▶ _Problem description_
Your answer is to be every line of the material that includes the string "necessari".

▶ _Data to use_
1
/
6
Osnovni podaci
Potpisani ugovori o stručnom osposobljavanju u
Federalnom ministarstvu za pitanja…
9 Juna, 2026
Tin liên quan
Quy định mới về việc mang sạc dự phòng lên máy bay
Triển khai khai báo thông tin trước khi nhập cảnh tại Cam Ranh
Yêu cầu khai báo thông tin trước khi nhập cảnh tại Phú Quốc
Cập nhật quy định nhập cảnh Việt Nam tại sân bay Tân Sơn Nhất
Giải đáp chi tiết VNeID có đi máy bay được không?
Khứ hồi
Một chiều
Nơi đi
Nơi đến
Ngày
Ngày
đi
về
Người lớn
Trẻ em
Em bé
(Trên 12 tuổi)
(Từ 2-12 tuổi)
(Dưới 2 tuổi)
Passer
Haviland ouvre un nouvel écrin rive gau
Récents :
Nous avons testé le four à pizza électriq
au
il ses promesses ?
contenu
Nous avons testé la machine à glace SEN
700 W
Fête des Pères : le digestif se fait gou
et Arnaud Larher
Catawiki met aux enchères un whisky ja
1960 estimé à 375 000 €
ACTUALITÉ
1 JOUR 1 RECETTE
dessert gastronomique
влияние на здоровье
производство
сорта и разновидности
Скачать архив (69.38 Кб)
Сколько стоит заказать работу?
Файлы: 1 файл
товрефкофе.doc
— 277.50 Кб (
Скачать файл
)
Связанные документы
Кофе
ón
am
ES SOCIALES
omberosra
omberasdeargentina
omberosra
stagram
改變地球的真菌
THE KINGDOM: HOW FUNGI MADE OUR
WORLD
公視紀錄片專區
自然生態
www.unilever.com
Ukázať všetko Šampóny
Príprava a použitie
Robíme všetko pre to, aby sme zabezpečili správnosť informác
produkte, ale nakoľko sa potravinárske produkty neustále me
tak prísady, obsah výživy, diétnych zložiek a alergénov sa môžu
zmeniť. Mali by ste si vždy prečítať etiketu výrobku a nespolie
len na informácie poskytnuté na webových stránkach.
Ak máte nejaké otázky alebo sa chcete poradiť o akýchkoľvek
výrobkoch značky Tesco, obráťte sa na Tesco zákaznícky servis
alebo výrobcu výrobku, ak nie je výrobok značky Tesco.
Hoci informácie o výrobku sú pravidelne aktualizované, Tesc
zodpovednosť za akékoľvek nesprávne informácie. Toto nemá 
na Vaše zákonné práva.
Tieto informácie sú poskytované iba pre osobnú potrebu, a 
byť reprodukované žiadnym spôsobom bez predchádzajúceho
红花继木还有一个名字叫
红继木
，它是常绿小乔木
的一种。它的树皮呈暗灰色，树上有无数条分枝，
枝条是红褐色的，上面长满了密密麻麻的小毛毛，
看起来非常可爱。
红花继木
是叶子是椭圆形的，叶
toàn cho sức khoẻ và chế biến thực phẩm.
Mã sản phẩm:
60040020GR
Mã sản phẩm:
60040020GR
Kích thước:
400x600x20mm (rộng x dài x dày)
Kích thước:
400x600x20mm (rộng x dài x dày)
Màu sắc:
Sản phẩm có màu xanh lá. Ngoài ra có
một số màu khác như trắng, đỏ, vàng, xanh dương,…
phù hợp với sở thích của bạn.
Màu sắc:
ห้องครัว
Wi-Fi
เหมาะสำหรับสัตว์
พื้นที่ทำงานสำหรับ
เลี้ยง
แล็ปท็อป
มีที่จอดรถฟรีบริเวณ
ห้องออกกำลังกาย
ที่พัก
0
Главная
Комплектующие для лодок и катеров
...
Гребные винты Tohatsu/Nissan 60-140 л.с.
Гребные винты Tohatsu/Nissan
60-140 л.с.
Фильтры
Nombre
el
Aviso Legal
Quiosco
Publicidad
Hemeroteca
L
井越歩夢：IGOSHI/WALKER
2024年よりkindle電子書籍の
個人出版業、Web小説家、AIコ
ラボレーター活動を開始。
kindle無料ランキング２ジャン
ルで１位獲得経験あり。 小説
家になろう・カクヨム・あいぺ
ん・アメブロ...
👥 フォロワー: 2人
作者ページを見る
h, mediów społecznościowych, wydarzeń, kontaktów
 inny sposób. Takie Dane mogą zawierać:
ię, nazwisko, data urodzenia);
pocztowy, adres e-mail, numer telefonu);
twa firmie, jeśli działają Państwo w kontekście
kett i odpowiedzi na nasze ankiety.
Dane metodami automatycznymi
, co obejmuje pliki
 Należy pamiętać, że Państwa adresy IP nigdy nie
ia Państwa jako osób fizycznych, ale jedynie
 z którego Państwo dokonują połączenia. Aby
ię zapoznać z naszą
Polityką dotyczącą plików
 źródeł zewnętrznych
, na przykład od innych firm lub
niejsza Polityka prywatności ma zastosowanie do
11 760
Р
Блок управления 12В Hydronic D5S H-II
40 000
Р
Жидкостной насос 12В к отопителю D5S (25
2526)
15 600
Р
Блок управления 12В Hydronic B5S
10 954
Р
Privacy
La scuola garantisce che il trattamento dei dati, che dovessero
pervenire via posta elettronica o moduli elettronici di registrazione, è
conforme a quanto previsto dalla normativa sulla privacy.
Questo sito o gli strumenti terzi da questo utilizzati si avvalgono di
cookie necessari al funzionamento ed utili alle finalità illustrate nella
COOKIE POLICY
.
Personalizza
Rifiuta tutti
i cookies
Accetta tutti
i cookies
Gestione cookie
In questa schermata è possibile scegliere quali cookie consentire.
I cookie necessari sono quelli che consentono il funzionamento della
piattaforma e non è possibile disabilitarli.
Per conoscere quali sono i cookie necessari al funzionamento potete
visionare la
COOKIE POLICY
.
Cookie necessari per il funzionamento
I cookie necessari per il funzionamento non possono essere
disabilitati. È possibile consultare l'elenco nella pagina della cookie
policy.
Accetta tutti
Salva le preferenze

▶ _Reply_
cookie necessari al funzionamento ed utili alle finalità illustrate nella
I cookie necessari sono quelli che consentono il funzionamento della
Per conoscere quali sono i cookie necessari al funzionamento potete
Cookie necessari per il funzionamento
I cookie necessari per il funzionamento non possono essere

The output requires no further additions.